**What you are asked to do:** Exactly the lines from the opening of the records through the line containing "the €150 de minimis customs duty exemption" should be copied, with both included.
===== Exercise data =====
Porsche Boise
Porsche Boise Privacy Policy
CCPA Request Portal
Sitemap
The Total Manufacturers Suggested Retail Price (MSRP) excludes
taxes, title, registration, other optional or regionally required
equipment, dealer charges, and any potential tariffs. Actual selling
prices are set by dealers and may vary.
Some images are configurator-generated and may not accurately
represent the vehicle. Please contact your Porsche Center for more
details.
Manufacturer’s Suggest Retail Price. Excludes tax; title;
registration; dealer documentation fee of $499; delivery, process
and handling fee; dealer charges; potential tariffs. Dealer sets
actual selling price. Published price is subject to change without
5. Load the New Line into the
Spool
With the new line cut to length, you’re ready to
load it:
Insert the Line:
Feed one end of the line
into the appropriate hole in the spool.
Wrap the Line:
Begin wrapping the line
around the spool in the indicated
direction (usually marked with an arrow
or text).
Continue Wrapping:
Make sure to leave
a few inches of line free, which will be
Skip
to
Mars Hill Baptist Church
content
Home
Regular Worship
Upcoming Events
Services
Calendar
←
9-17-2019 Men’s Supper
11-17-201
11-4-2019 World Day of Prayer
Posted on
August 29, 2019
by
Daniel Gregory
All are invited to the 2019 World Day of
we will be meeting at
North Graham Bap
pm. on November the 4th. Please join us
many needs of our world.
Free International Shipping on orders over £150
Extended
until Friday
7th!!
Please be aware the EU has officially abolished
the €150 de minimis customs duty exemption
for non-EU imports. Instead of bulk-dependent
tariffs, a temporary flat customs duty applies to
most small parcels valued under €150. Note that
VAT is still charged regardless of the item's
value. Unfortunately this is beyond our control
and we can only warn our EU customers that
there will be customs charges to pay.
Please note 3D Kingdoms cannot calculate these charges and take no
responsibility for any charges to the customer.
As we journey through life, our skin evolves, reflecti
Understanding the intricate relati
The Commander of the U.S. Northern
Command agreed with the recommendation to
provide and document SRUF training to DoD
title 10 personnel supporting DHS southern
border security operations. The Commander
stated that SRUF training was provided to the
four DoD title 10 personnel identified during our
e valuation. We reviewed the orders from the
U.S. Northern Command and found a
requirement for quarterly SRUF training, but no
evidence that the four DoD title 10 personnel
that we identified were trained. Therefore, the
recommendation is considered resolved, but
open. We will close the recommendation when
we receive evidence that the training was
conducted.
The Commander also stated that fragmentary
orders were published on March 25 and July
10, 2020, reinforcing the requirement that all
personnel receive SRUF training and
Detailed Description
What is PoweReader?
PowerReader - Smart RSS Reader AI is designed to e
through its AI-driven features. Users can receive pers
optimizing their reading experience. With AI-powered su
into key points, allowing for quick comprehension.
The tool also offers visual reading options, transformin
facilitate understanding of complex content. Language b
=====
**Problem solution:**
Porsche Boise
Porsche Boise Privacy Policy
CCPA Request Portal
Sitemap
The Total Manufacturers Suggested Retail Price (MSRP) excludes
taxes, title, registration, other optional or regionally required
equipment, dealer charges, and any potential tariffs. Actual selling
prices are set by dealers and may vary.
Some images are configurator-generated and may not accurately
represent the vehicle. Please contact your Porsche Center for more
details.
Manufacturer’s Suggest Retail Price. Excludes tax; title;
registration; dealer documentation fee of $499; delivery, process
and handling fee; dealer charges; potential tariffs. Dealer sets
actual selling price. Published price is subject to change without
5. Load the New Line into the
Spool
With the new line cut to length, you’re ready to
load it:
Insert the Line:
Feed one end of the line
into the appropriate hole in the spool.
Wrap the Line:
Begin wrapping the line
around the spool in the indicated
direction (usually marked with an arrow
or text).
Continue Wrapping:
Make sure to leave
a few inches of line free, which will be
Skip
to
Mars Hill Baptist Church
content
Home
Regular Worship
Upcoming Events
Services
Calendar
←
9-17-2019 Men’s Supper
11-17-201
11-4-2019 World Day of Prayer
Posted on
August 29, 2019
by
Daniel Gregory
All are invited to the 2019 World Day of
we will be meeting at
North Graham Bap
pm. on November the 4th. Please join us
many needs of our world.
Free International Shipping on orders over £150
Extended
until Friday
7th!!
Please be aware the EU has officially abolished
the €150 de minimis customs duty exemption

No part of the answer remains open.